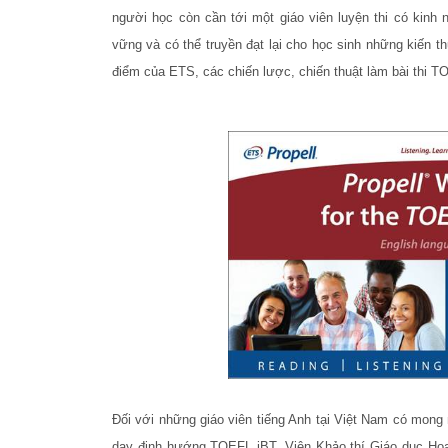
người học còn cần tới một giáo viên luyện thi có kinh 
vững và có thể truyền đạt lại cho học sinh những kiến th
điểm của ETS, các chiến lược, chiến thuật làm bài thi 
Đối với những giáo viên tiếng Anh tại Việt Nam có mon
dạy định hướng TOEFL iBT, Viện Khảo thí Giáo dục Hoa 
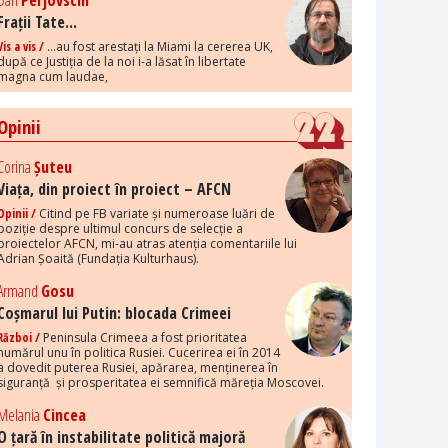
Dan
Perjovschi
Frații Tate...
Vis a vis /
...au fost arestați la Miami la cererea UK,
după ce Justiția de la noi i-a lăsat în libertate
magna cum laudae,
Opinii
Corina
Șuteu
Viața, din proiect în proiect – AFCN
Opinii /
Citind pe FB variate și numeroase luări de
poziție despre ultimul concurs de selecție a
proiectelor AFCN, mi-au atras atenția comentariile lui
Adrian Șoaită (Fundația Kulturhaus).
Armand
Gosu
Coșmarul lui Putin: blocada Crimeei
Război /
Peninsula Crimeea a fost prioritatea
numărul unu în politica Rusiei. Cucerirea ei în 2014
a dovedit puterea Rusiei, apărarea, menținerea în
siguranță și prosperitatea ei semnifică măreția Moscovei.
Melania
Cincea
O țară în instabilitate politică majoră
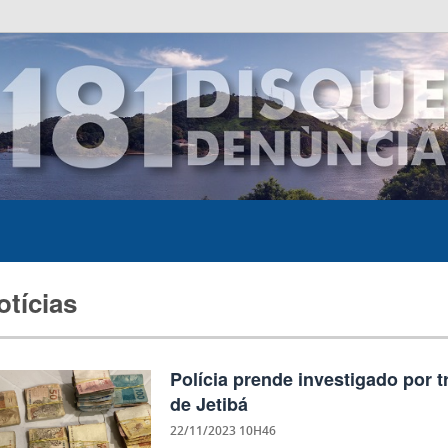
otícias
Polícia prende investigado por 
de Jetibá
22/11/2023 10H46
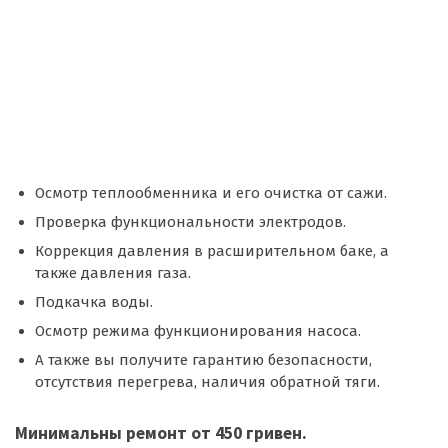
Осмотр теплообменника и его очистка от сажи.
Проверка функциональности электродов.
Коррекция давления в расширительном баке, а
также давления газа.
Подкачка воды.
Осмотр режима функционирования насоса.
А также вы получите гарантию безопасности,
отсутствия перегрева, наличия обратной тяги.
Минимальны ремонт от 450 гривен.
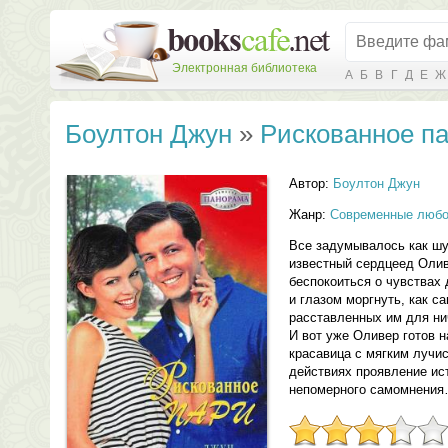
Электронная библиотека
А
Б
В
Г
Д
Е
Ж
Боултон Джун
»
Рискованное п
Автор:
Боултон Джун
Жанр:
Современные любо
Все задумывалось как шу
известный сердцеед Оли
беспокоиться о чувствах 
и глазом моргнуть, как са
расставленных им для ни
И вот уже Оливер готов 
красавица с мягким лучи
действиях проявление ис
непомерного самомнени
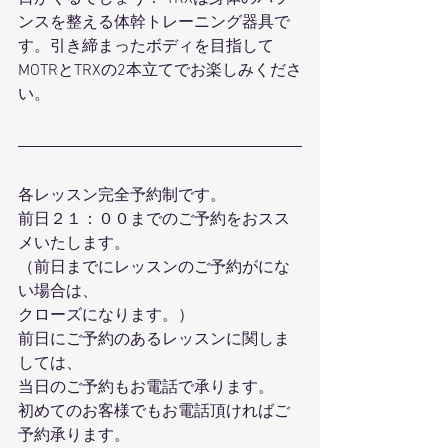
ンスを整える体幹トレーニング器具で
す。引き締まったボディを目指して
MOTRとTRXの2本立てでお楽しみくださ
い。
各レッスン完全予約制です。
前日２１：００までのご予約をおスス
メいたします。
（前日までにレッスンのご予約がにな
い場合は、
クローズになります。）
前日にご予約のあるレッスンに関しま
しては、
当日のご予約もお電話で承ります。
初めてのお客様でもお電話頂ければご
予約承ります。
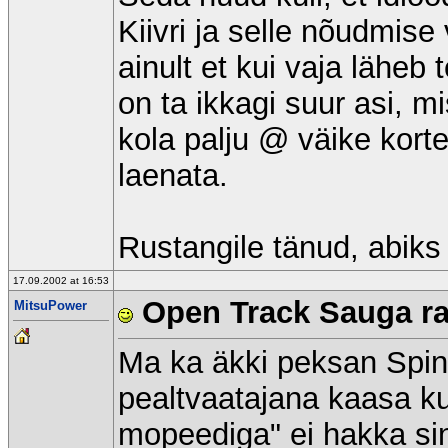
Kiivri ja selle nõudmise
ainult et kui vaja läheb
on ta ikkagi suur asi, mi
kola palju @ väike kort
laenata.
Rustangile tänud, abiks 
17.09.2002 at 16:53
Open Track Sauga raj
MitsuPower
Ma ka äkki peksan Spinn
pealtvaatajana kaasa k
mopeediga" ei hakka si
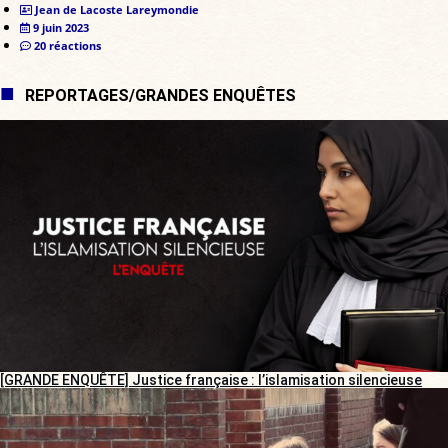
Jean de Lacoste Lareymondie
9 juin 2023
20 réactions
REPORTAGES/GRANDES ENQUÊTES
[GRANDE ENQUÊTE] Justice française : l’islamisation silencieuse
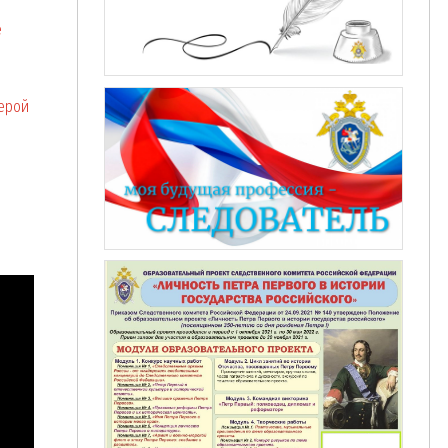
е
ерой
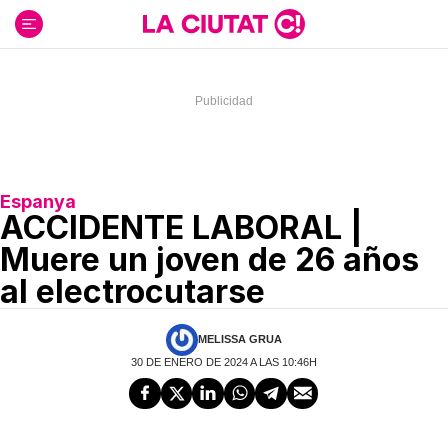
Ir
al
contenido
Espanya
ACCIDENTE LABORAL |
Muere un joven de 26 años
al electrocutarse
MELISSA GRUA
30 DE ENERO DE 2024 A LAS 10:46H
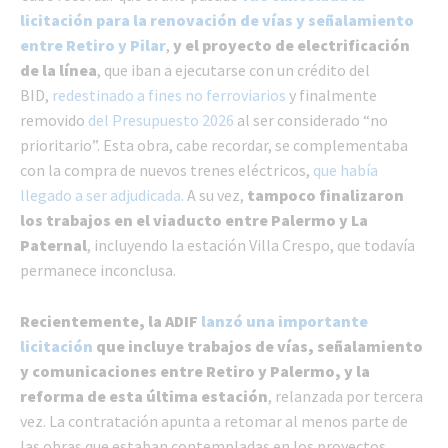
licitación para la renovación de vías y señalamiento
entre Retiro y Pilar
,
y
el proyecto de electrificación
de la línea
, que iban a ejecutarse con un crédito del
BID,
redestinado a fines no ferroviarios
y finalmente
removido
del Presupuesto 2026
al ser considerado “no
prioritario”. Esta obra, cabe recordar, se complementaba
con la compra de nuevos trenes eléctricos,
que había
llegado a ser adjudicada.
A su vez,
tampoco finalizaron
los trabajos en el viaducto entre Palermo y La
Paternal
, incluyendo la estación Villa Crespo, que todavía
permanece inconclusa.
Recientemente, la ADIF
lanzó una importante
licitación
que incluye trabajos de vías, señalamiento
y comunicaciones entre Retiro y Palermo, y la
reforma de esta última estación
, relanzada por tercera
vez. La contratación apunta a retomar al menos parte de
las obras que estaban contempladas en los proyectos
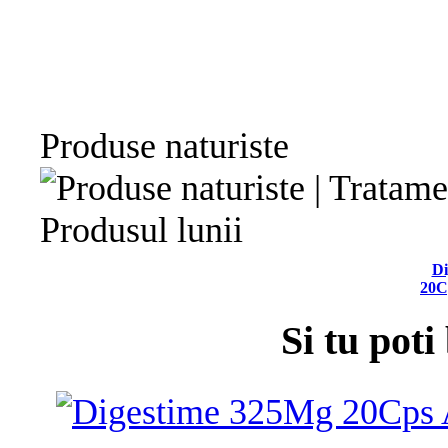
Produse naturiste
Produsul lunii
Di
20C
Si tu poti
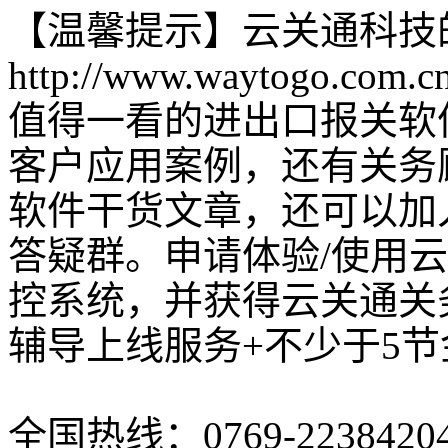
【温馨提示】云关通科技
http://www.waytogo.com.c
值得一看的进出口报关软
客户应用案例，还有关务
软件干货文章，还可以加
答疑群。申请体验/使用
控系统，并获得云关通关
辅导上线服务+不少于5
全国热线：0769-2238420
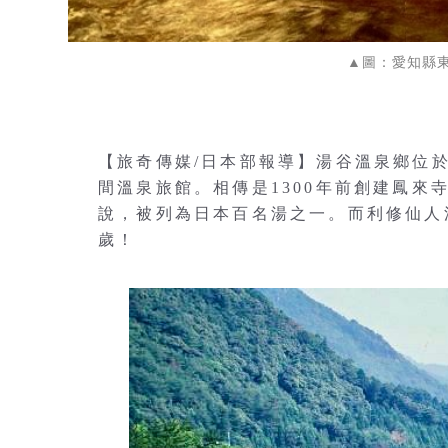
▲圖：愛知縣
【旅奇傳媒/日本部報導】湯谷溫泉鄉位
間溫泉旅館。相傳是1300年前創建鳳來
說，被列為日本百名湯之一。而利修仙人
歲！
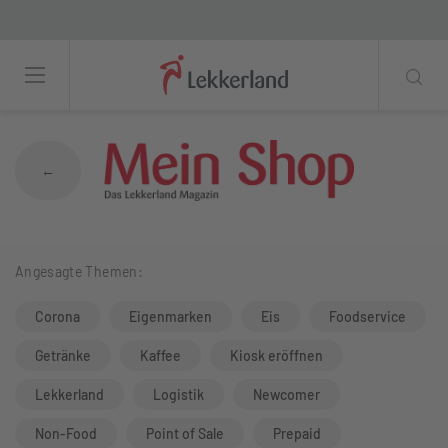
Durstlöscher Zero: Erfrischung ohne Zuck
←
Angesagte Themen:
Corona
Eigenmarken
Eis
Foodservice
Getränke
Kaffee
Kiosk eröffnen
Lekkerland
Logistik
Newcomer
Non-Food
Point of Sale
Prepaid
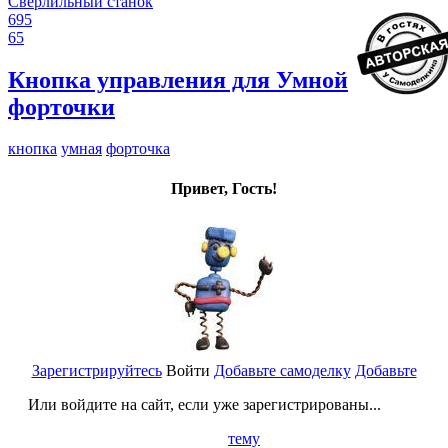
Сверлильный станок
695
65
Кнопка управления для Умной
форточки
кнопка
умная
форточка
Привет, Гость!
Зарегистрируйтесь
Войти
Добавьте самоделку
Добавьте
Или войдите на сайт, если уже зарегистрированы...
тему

_Aim of the exercise_
In the records above, find each line that mentions the string "những", then copy it.

_Final answer_
vững và có thể truyền đạt lại cho học sinh những kiến th
Đối với những giáo viên tiếng Anh tại Việt Nam có mon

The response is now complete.